Una de sus hijas, toma un rollo de papel sanitario, y cuando hace uso de este descubre que es más grande el agujero que forma el carrete de cartón, que el papel propiamente dicho. Luego, su pareja decide tomarse un baño, pero cuando usa la pastilla de jabón, por más que la restriega con el pashte, en su cabeza o en su cuerpo, no hay forma que suelte espuma, y el olor que se supone debería desprenderse de ese producto, no responde a las bondades de las que anuncia la publicidad.
Usted ni siquiera piensa reclamarle al supervisor del supermercado o a los dueños de la abarrotería, porque simplemente le dirán que ellos son simplemente intermediarios, que no son los productores de esos objetos y que, por lo tanto, no tienen ninguna responsabilidad, y de esa cuenta ni le devuelven su dinero ni le cambian la mercancía.
Le estoy comentado aspectos sencillos, por no decir frívolos, de la forma cómo los consumidores y usuarios somos víctimas del engaño, porque la falsedad aumenta como se incrementa el precio del producto que adquiere, de tal manera que la lavadora que compró en una tienda de línea blanca de supuesto prestigio, es posible que ya no funcione adecuadamente al término de un mes, y aunque tenga la ya conocida «garantía» de 3 ó 6 meses, lo más que hacen es revisar el aparato y se lo devuelven dizque reparado, pero muchas veces en peor estado que cuando lo llevó para que se lo cambiaran.
Lo mismo ocurre con vehículos, ropa de vestir, zapatos, medicamentos vencidos, refrigeradoras, utensilios de cocina, muebles y pare usted de contar, que siempre estará en desventaja por ser un simple y desamparado consumidor, y en peores condiciones se encuentra si es usuario del servicio de energía eléctrica, de cable o de teléfonos fijos y móviles.
Probablemente su enojo llegue a rebasar su tolerancia, que en un momento dado, si ha desayunado o almorzado en un restaurante cuya comida no se puede digerir, usted pedirá el libro de quejas, que es tan útil para el consumidor o usuario como la ya famosa y muy deteriorada carabina de Ambrosio. Si no, que le cuente mi amigo Renhé Leyba, que ha tenido varias experiencias con el dichoso libro de quejas, especialmente cuando ha intentado comprar un petate en cualquier tienda de barrio, que le servirá para caer horizontalmente quieto, a la hora de que estire los tenis.

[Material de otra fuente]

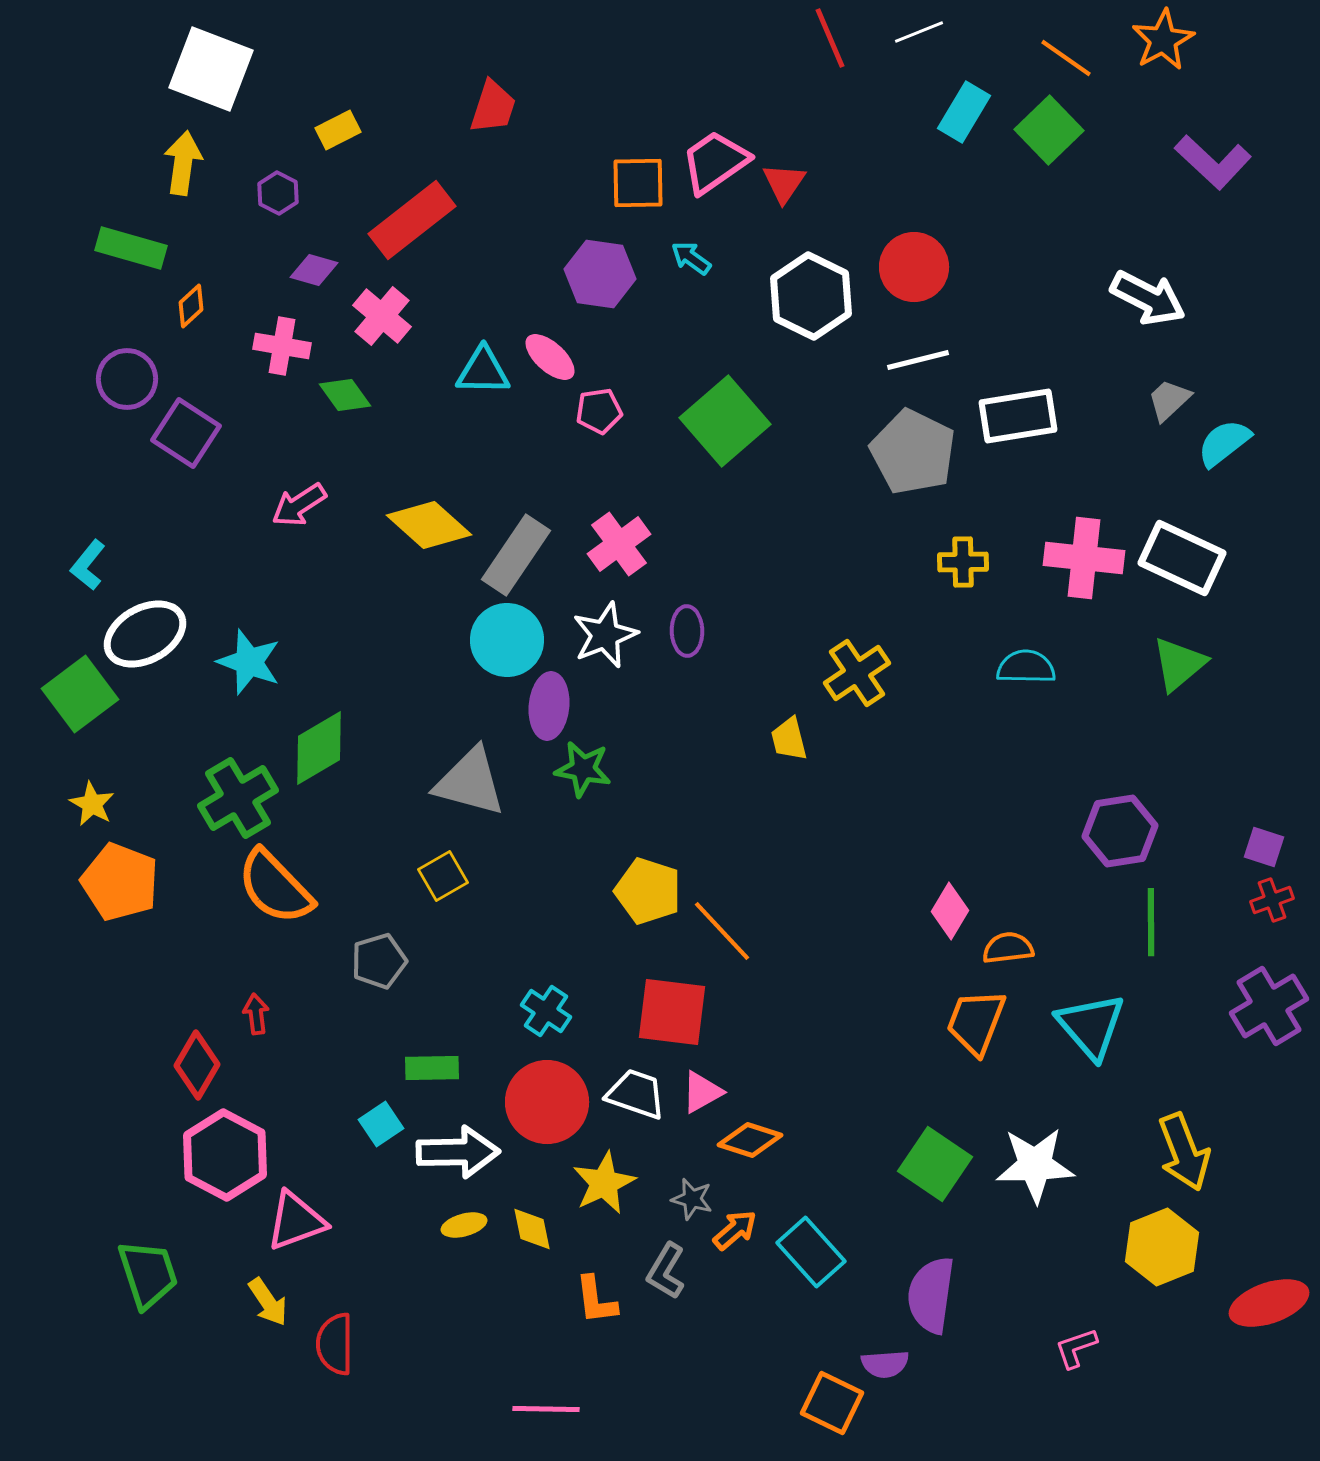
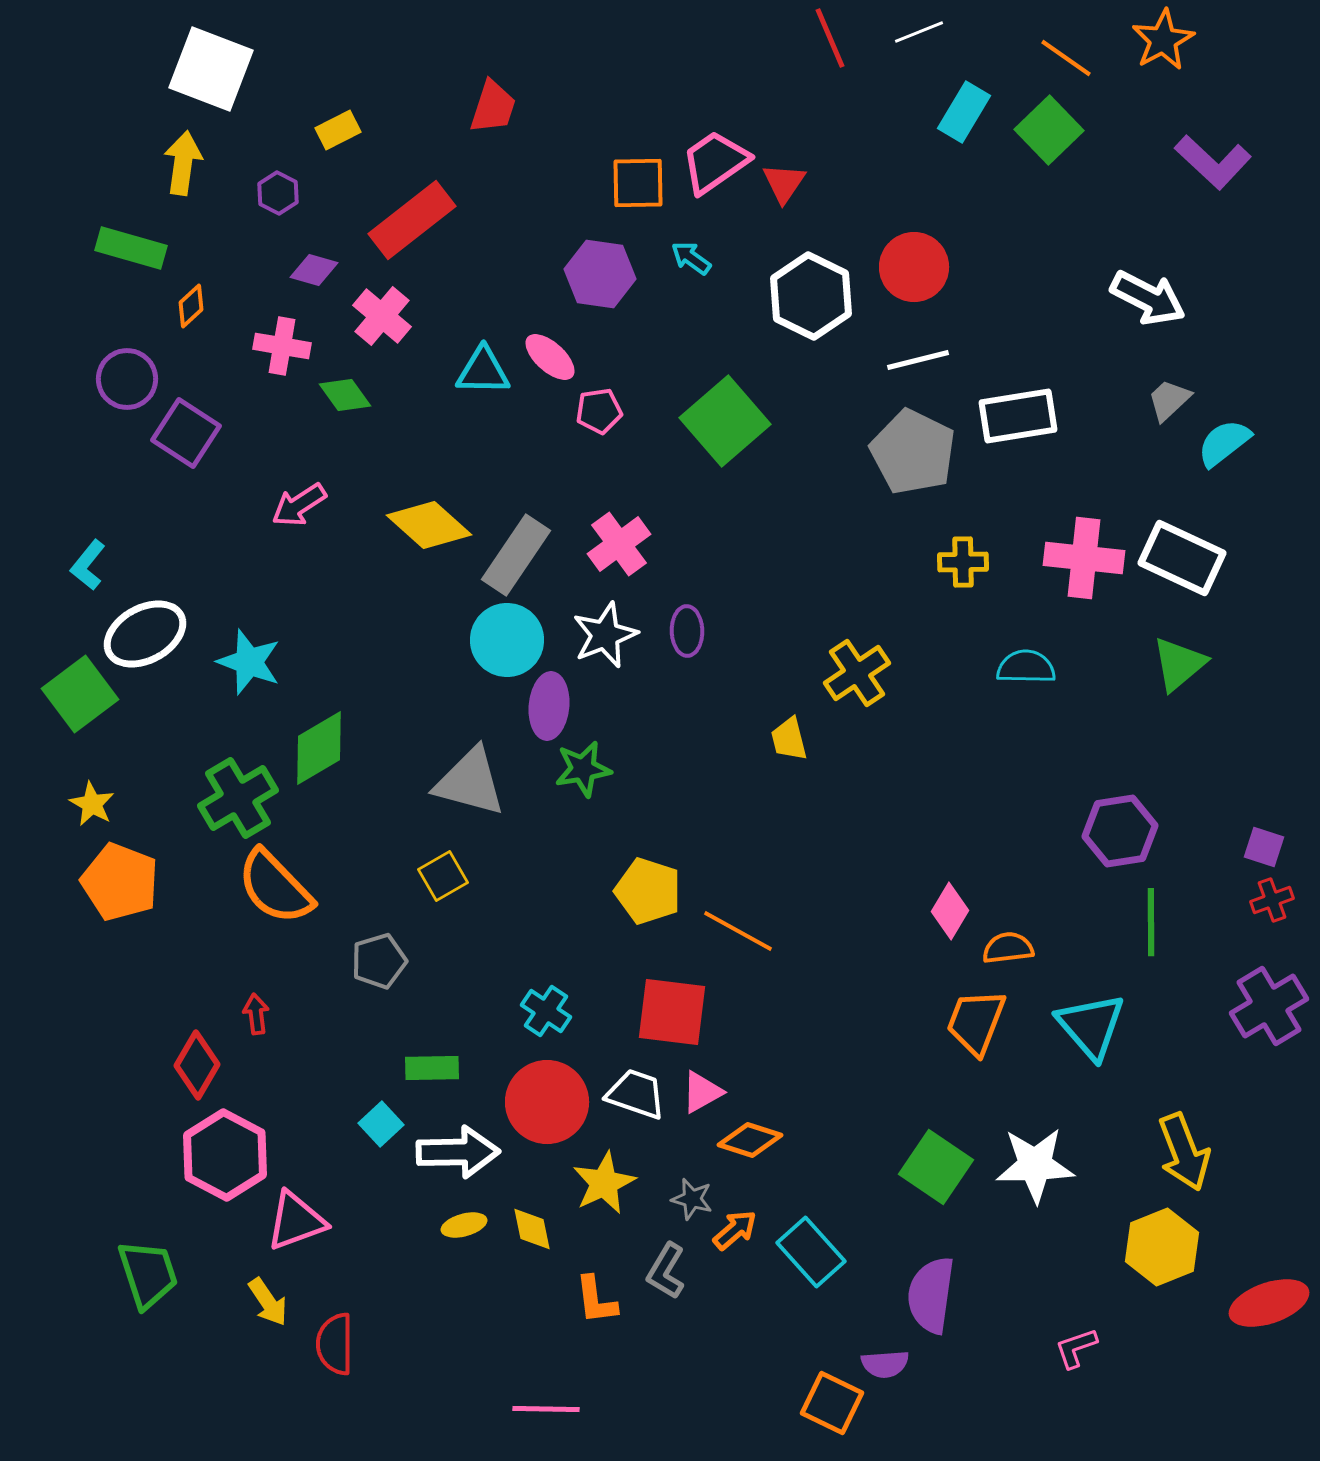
green star at (583, 769): rotated 20 degrees counterclockwise
orange line at (722, 931): moved 16 px right; rotated 18 degrees counterclockwise
cyan square at (381, 1124): rotated 9 degrees counterclockwise
green square at (935, 1164): moved 1 px right, 3 px down
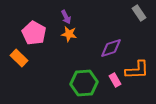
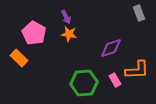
gray rectangle: rotated 14 degrees clockwise
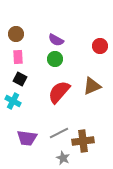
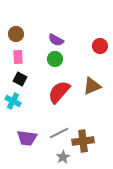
gray star: moved 1 px up; rotated 16 degrees clockwise
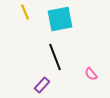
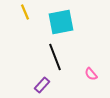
cyan square: moved 1 px right, 3 px down
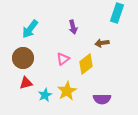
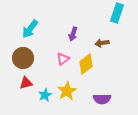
purple arrow: moved 7 px down; rotated 32 degrees clockwise
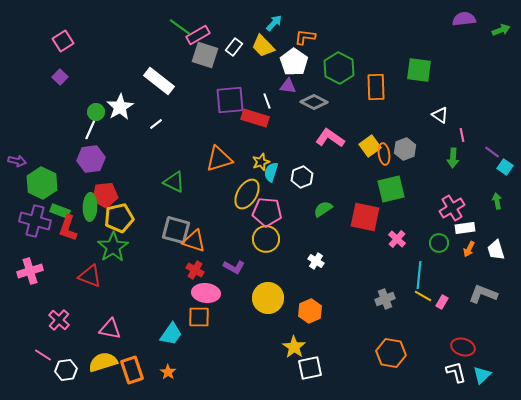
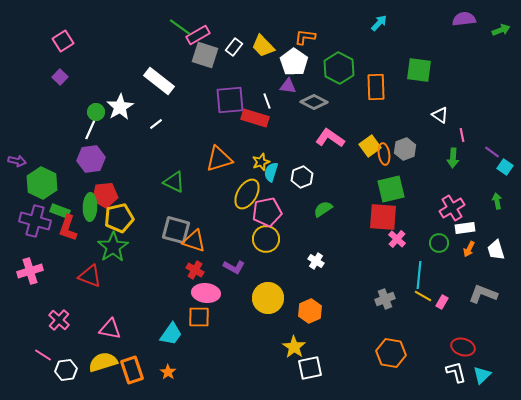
cyan arrow at (274, 23): moved 105 px right
pink pentagon at (267, 212): rotated 16 degrees counterclockwise
red square at (365, 217): moved 18 px right; rotated 8 degrees counterclockwise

Por supuesto que funciona la Dirección de Atención al Consumidor, que no se da abasto para atender a los cientos de reclamos que recibe personal o telefónicamente, cuyos resultados son muy pobres; pero que no obedece a la responsabilidad de la señora Silvia de Padilla, quien tiene a su cargo la buena marcha de esa institución del estado y que hace todo lo posible por atender los requerimientos de usuarios y consumidores defraudados, sino que es culpa de la falta de recursos humanos, legales y técnicos.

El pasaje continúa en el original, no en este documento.